SAN FRANCISCO — The Department of Housing and Urban Development is reducing the premiums it charges to insure its mortgages, a move that could save borrowers up to $1 billion a year and spur growth for mortgage lenders that rely heavily on FHA loans.

HUD Secretary Andrew Cuomo said Monday that the agency will reduce its up-front premium by 75 basis points, or one-third of the current 225-basis-point annual premium, when homeowners have built up 22% equity in their home. It also plans to pay premium refunds to current borrowers. The changes, part of the Homebuyer Savings Plan, are to be implemented Jan. 1. The plan is modeled after private mortgage insurance legislation passed by Congress in 1998. Unlike that legislation, the department said, this program will continue to insure the mortgages after the annual premium payments are eliminated.

The initiative could boost the already record U.S. homeownership rate — 67.7% in the third quarter, HUD reported last week — and also give a big lift to mortgage lenders that rely heavily on FHA loans.

John A. Courson, president and chief executive officer of Central Pacific Mortgage in Folsom, Calif., said, “Obviously, we’re very excited” about the program. “It’s dramatic.”

Mr. Courson said FHA loans make up almost 50% of his company’s loans and estimated that the changes could mean up to $1,700 in savings for his customers.

Tom Jacob, chairman and CEO with Chase Manhattan Mortgage Corp., said: “It’s going to get a lot more people in new homes, especially at the lower end of the economic ladder.

“This is probably one the best initiatives by HUD to get more minorities … into homes than any program in several years.” Mr. Cuomo said HUD will conduct a $10 million advertising campaign for the program.
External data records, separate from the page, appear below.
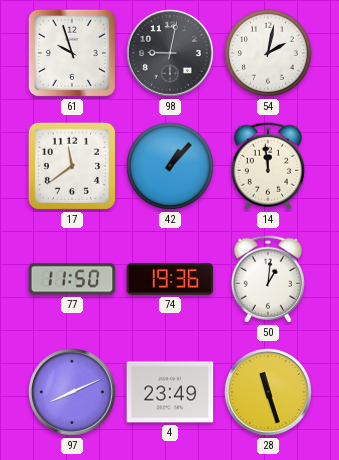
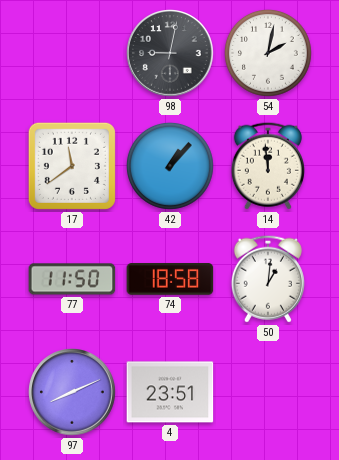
61: 9:57 -> none
74: 19:36 -> 18:58
4: 23:49 -> 23:51
28: 11:27 -> none
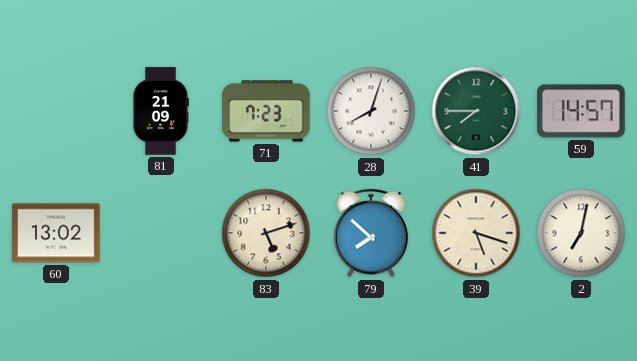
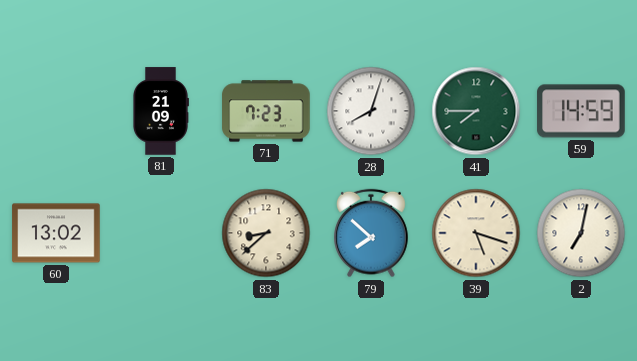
59: 14:57 -> 14:59
83: 5:12 -> 8:38
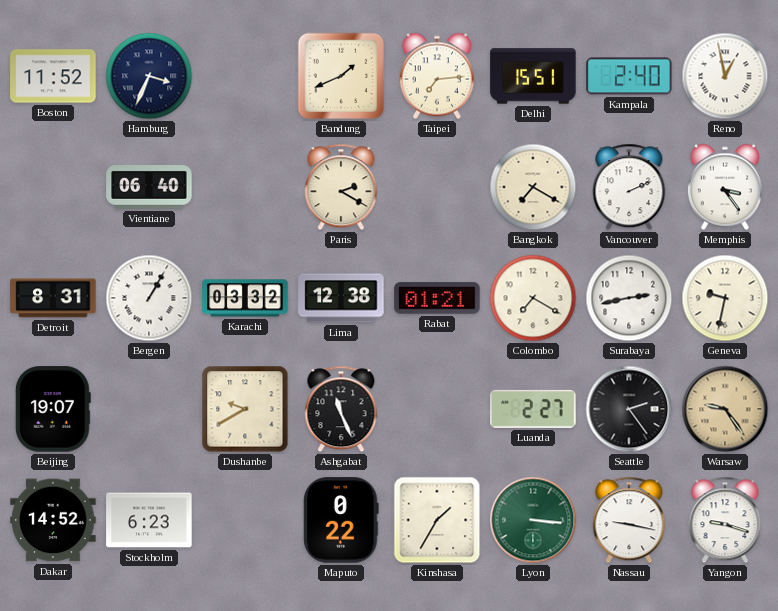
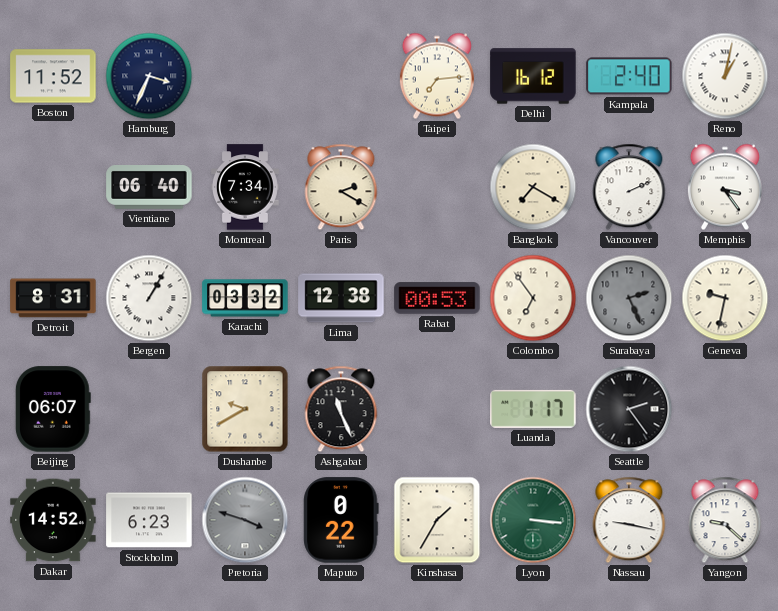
Bandung: 1:41 -> none
Delhi: 15:51 -> 16:12
Reno: 12:58 -> 1:02
Montreal: none -> 7:34
Rabat: 01:21 -> 00:53
Colombo: 7:20 -> 6:54
Surabaya: 2:43 -> 2:26
Surabaya dial: white -> grey
Beijing: 19:07 -> 06:07
Luanda: 2:27 -> 1:17
Warsaw: 9:24 -> none
Pretoria: none -> 3:48
Yangon: 9:18 -> 9:22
“We need to get the word out to say that now is the time to buy a home,” he said.

HUD insured a record 1.3 million home loans last year, for a total of $125 billion in mortgage lines of credit. HUD-backed loans target low- and moderate-income families, with special emphasis on minority households and underserved communities.

The plan also provides for current FHA borrowers to receive a refund on premium paid when they sell their home or refinance their loan.
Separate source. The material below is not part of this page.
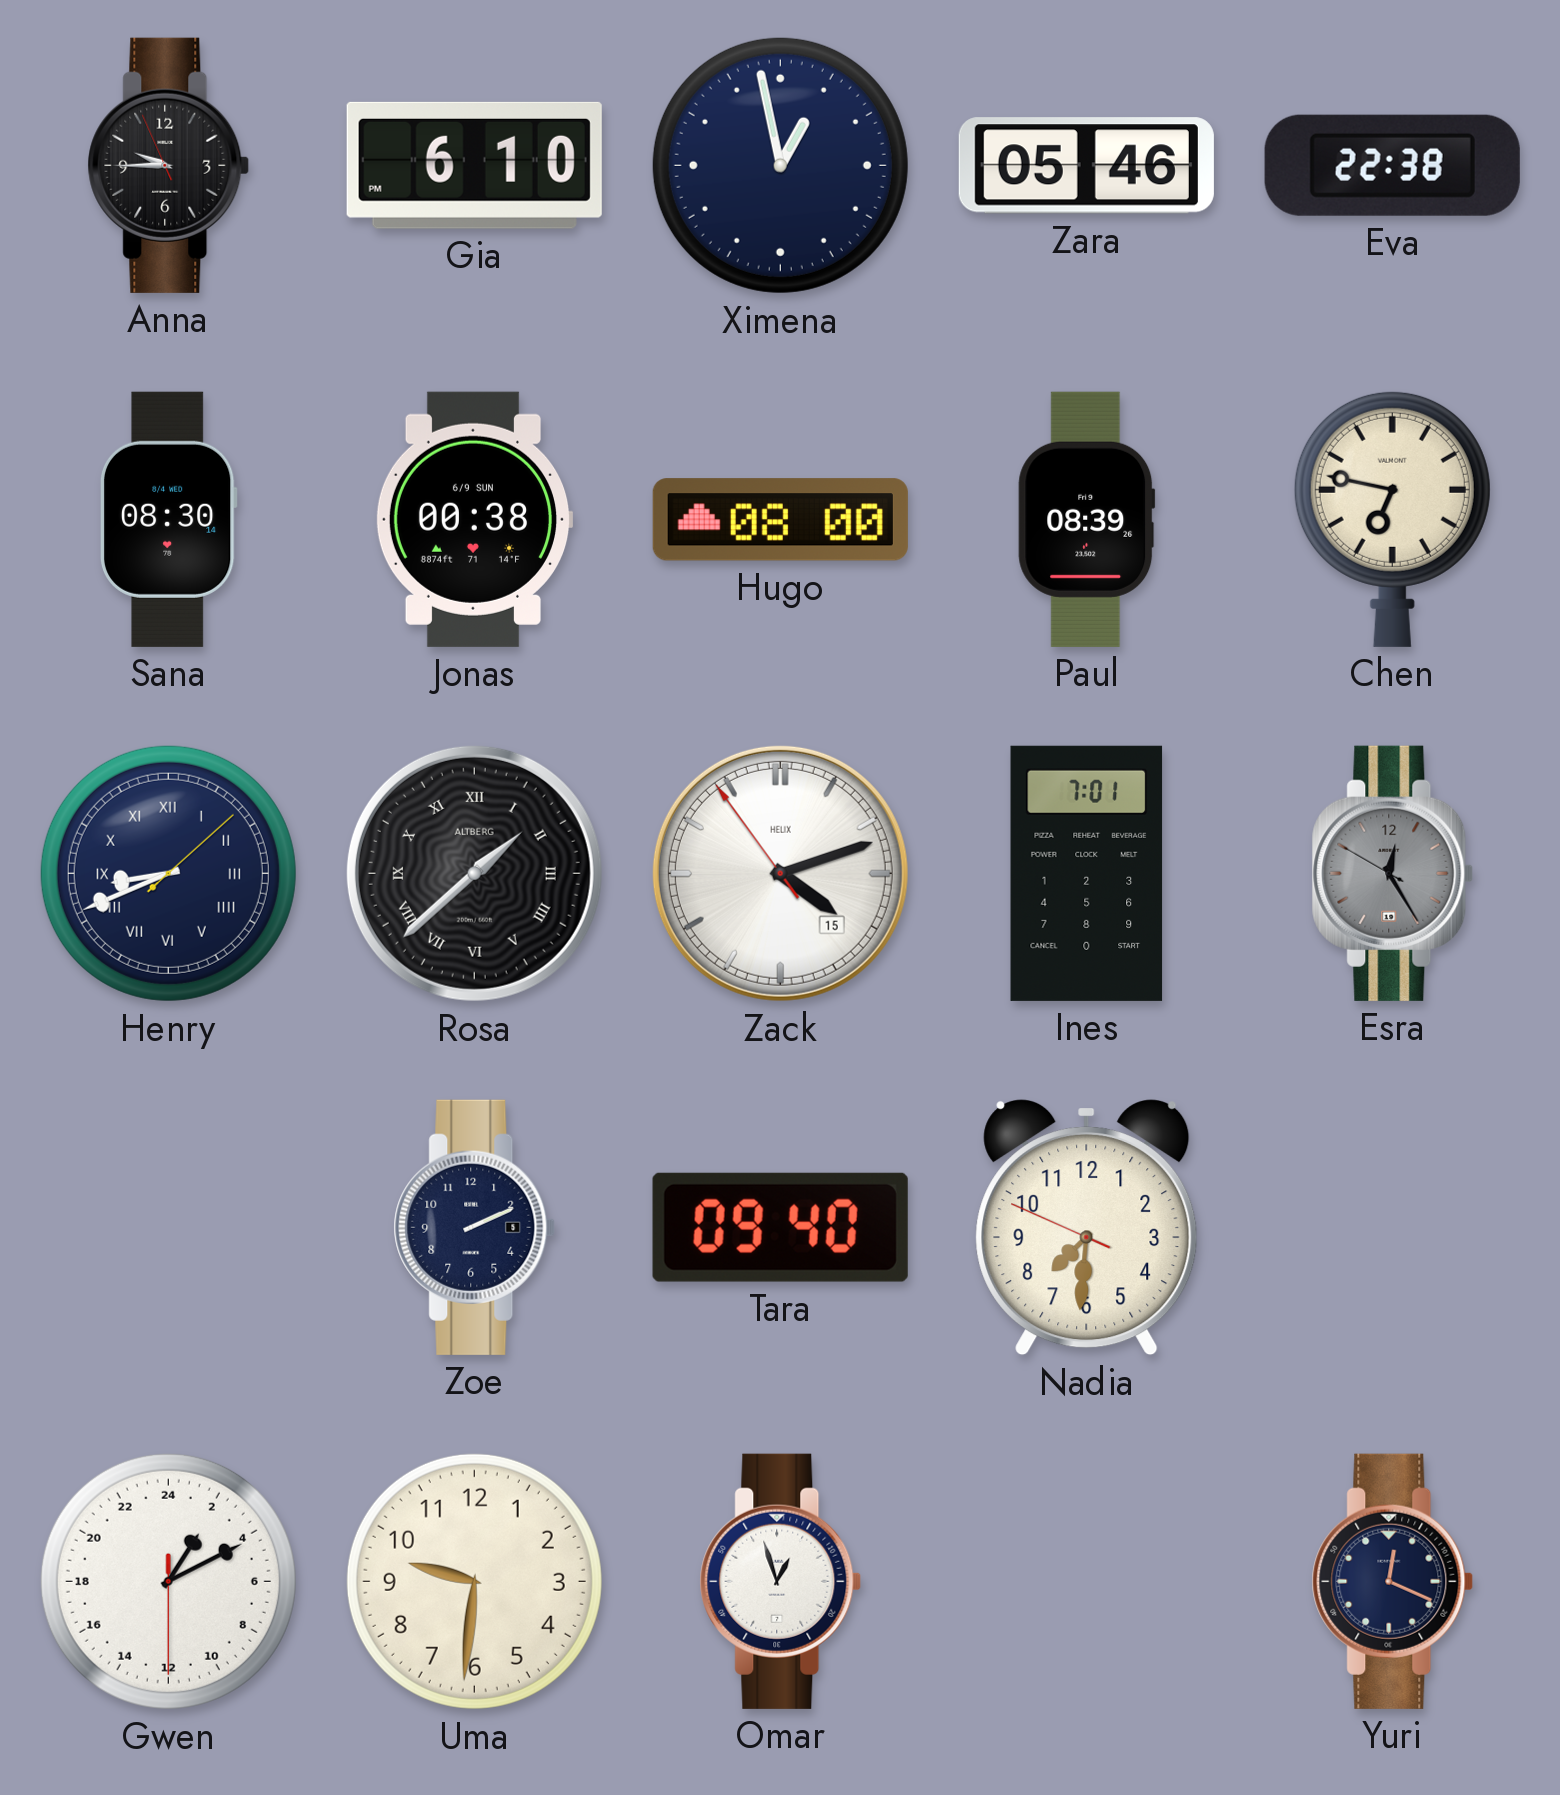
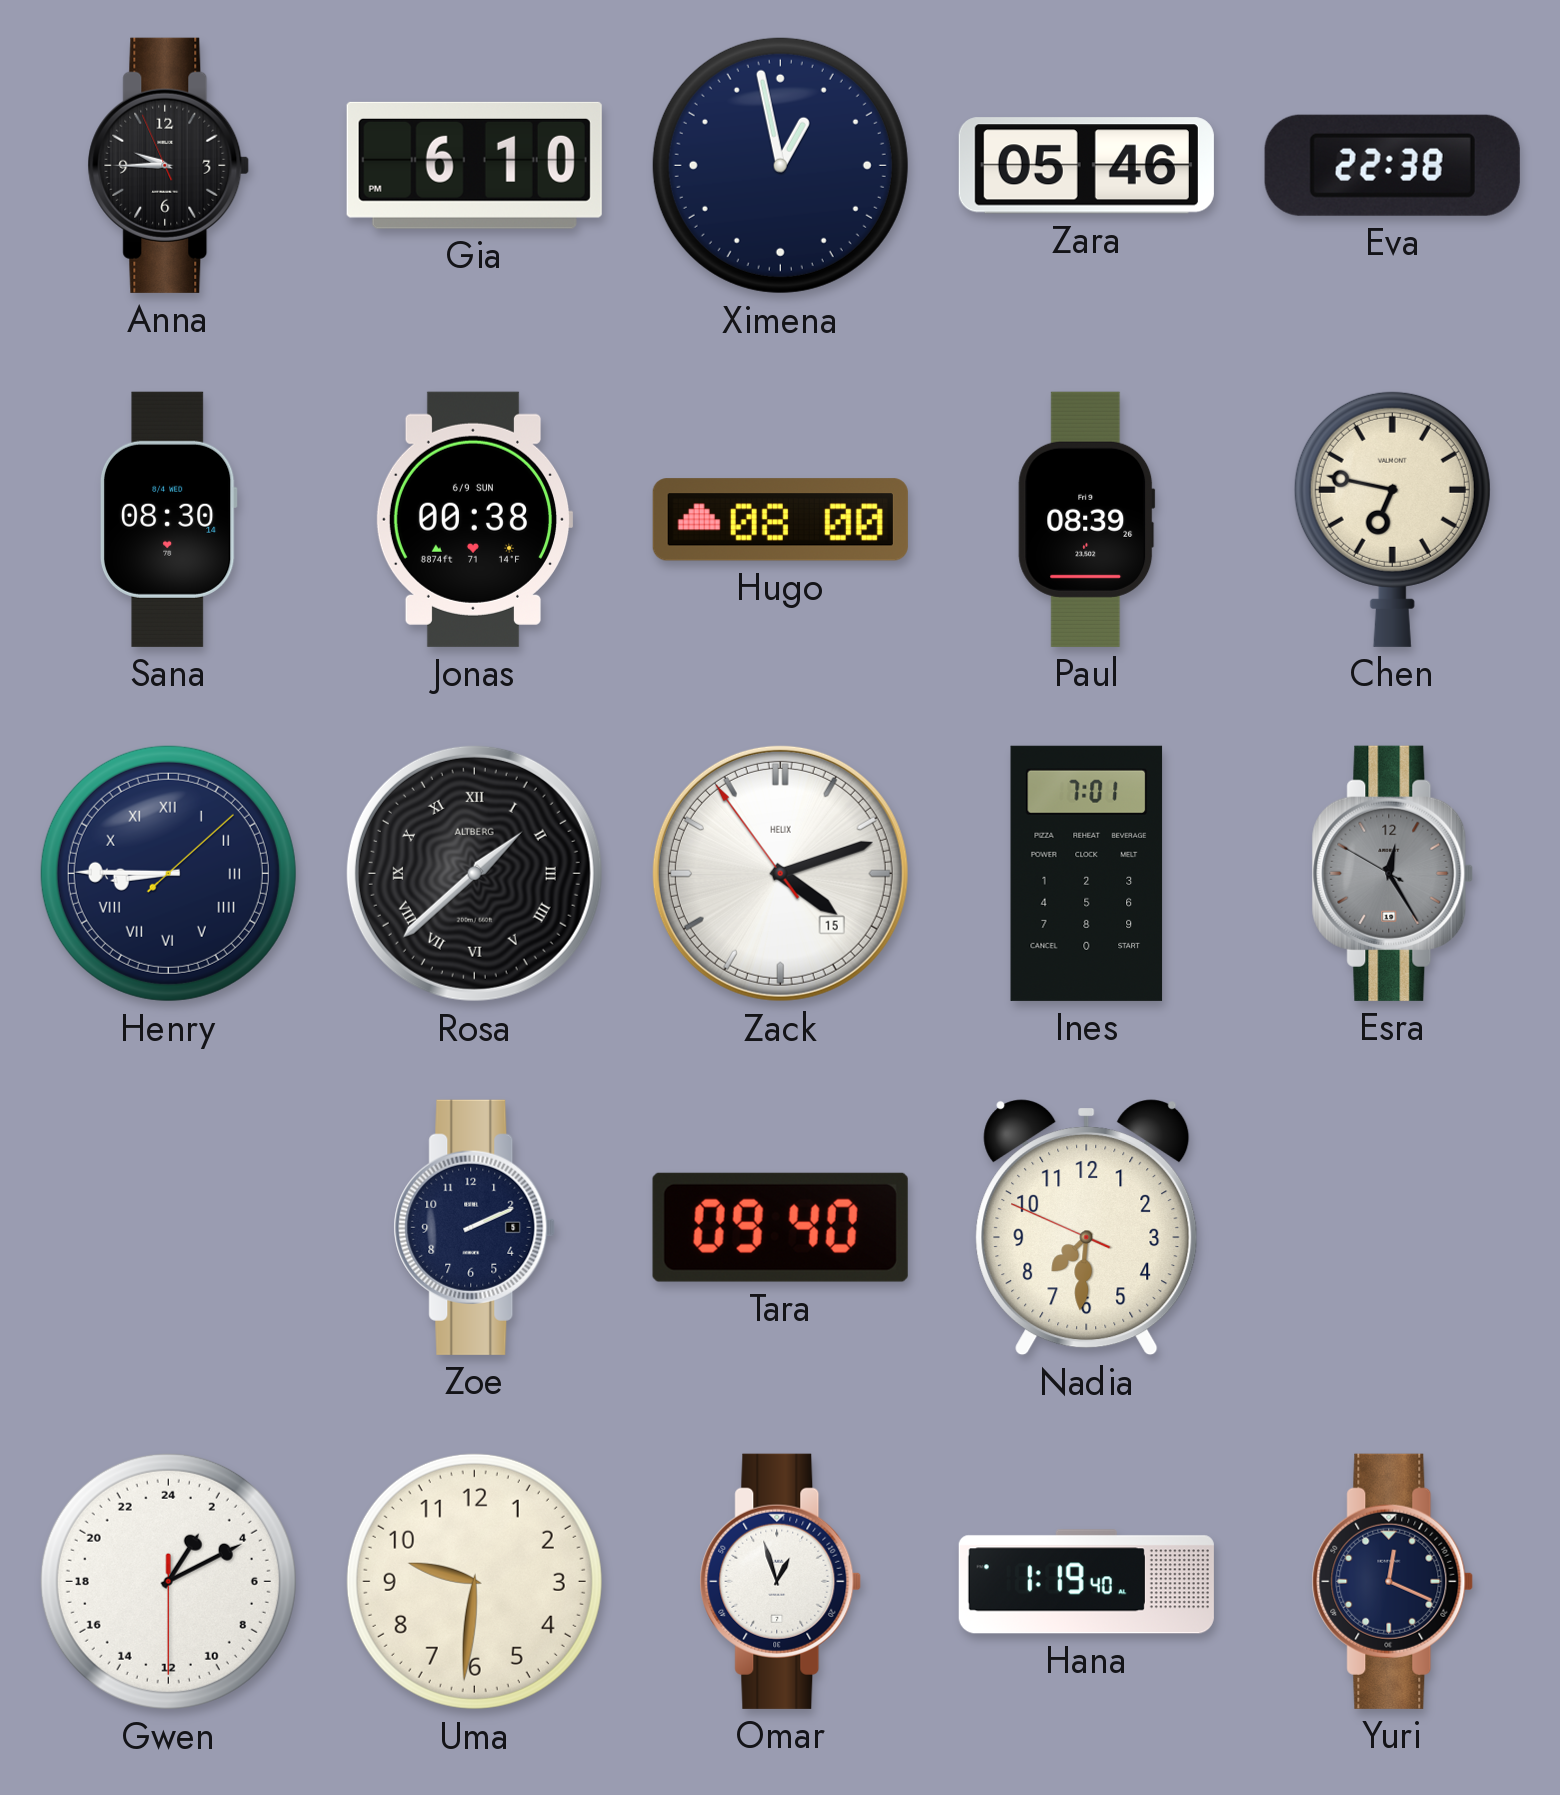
Henry: 8:41 -> 8:45
Hana: none -> 1:19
Refunds from the FHA surplus, which has been growing in recent years thanks to the booming demand for housing, will be available for roughly 200,000 borrowers in the program’s first year. The surplus has not returned premiums to homeowners since 1990.

Andrew D. Woodward, chairman of Bank of America Mortgage and incoming president of the Mortgage Bankers Association, said the insurance premium savings “will enable lenders to help more working families narrow the gap between their take-home pay and their mortgage payment.”


Dow Jones contributed to this article.